Определенное влияние оказал Максим и на терминологию нашего первопечатания. Большинство терминов, бытовавших среди русских типографщиков, имеет итальянское происхождение. Среди терминов можно назвать наименования типографских рабочих: «тередорщик» (итальянское tiratorc) и «батыйщик» (battiore) названия отдельных узлов и частей печатного стана: «пьям» (piano), «тимпан» (timpano), «фрашкет» (frascato) и т.д.29
Один из терминов итальянского происхождения употреблял еще сам Иван Федоров в послесловии к Часовнику 1565 года: «Штанба сиречь печатных книг дело». Слово восходит к итальянскому «stampa». Слова «штампа», «штампане» встречаются в послесловии к Псалтыри 1546 года Виченцо Вуковича и с небольшими изменениями бытуют в сербском языке вплоть до наших дней.
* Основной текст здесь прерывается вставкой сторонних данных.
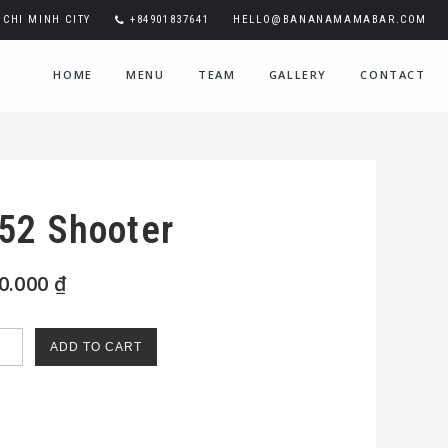
CHI MINH CITY
+84901837641
HELLO@BANANAMAMABAR.COM
HOME
MENU
TEAM
GALLERY
CONTACT
52 Shooter
0.000
₫
ADD TO CART
oter
ntity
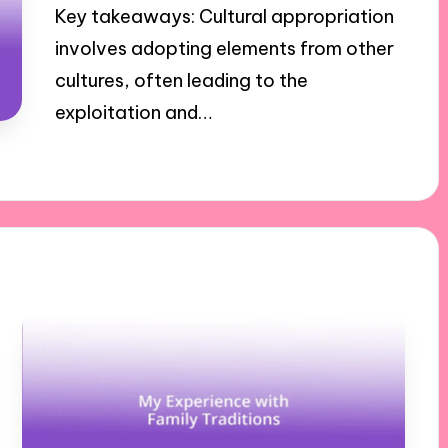
Key takeaways: Cultural appropriation
involves adopting elements from other
cultures, often leading to the
exploitation and…
30/10/2024
5 minutes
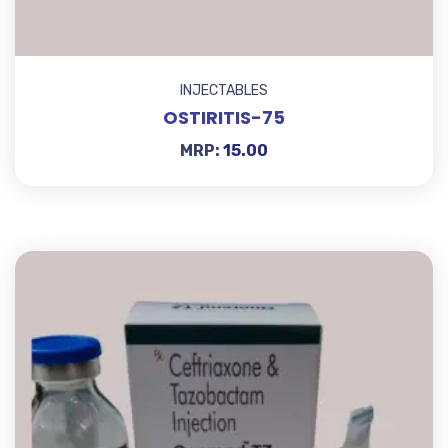
INJECTABLES
OSTIRITIS-75
MRP:
15.00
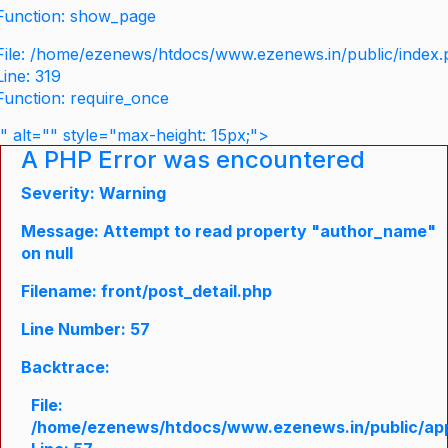
Function: show_page
File: /home/ezenews/htdocs/www.ezenews.in/public/index
Line: 319
Function: require_once
" alt="" style="max-height: 15px;">
A PHP Error was encountered
Severity: Warning
Message: Attempt to read property "author_name"
on null
Filename: front/post_detail.php
Line Number: 57
Backtrace:
File:
/home/ezenews/htdocs/www.ezenews.in/public/appli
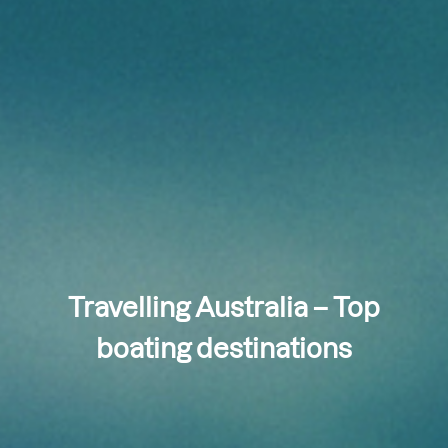
Travelling Australia – Top
boating destinations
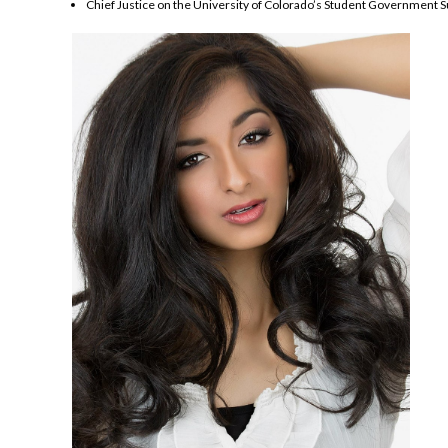
Chief Justice on the University of Colorado’s Student Government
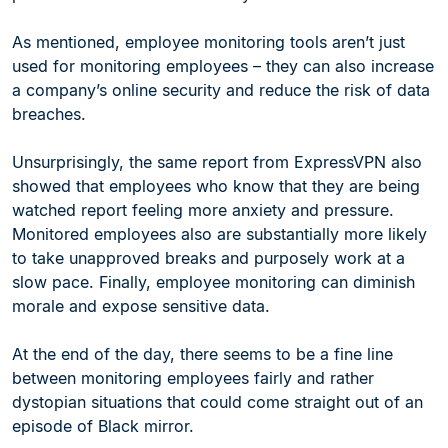
As mentioned, employee monitoring tools aren’t just
used for monitoring employees – they can also increase
a company’s online security and reduce the risk of data
breaches.
Unsurprisingly, the same report from ExpressVPN also
showed that employees who know that they are being
watched report feeling more anxiety and pressure.
Monitored employees also are substantially more likely
to take unapproved breaks and purposely work at a
slow pace. Finally, employee monitoring can diminish
morale and expose sensitive data.
At the end of the day, there seems to be a fine line
between monitoring employees fairly and rather
dystopian situations that could come straight out of an
episode of Black mirror.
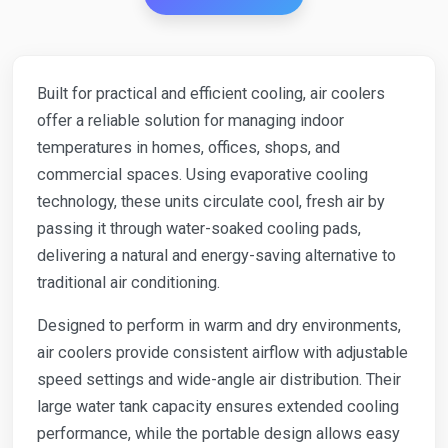
Built for practical and efficient cooling, air coolers
offer a reliable solution for managing indoor
temperatures in homes, offices, shops, and
commercial spaces. Using evaporative cooling
technology, these units circulate cool, fresh air by
passing it through water-soaked cooling pads,
delivering a natural and energy-saving alternative to
traditional air conditioning.
Designed to perform in warm and dry environments,
air coolers provide consistent airflow with adjustable
speed settings and wide-angle air distribution. Their
large water tank capacity ensures extended cooling
performance, while the portable design allows easy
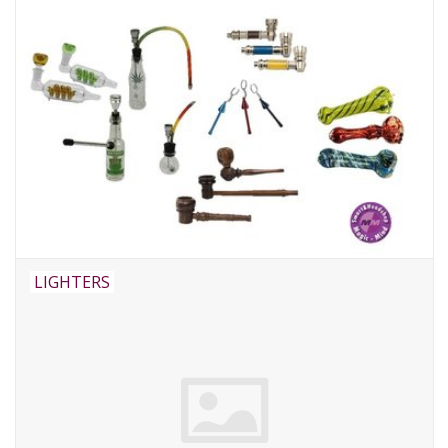
LIGHTERS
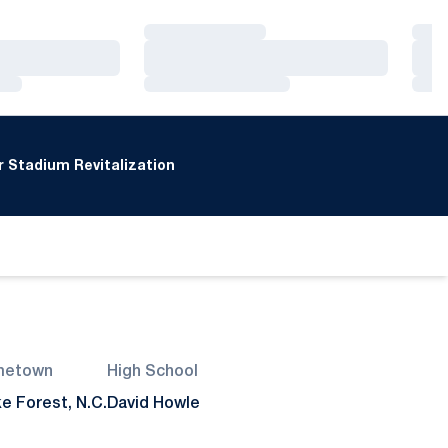
Loading…
Loa
Loading…
Loa
Loading…
Loa
 Stadium Revitalization
metown
High School
e Forest, N.C.
David Howle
Влияние Максима Грека чувствуется и в ссылках послесловия Апостола 1564 года: «...в грекех, и в Венецыи, и во Фригии». С другой стороны, в этом случае нельзя не видеть и южнославянских влияний. В «Фригии» наши авторы, как правило, видят Италию по аналогии с многочисленными упоминаниями о «фрягах», «фряжском деле». На наш взгляд, здесь предпочтительнее говорить о «Фругии» и о «фругах» так южные славяне называли французов. Французская традиция неоднократно подчеркивается в книгах южных славян.
Максим Грек мог быть и консультантом, советчиком первых наших типографов или их патрона, каковым нам хотелось бы видеть Сильвестра. Так и только так можно толковать вопрос об отношении Максима к возникновению книгопечатания в Москве. О практическом участии Грека в создании типографии говорить не приходится. И конечно же, у нас нет никаких оснований для того, чтобы видеть 85-летнего старца во главе первой русской типографии.
Нет и оснований преувеличивать роль просветительской деятельности Максима. Можно лишь осудить высказывания католического профессора И.Денисова о том, что Максим «облагодетельствовал русских» и что именно он «был распространителем света гуманизма и одним из тех, кто дал первый импульс искусству книгопечатания в далекой Москве». Однако деятельность Максима Грека естественно вливается в общее русло ознакомления москвичей с западной и средиземноморской печатной книгой.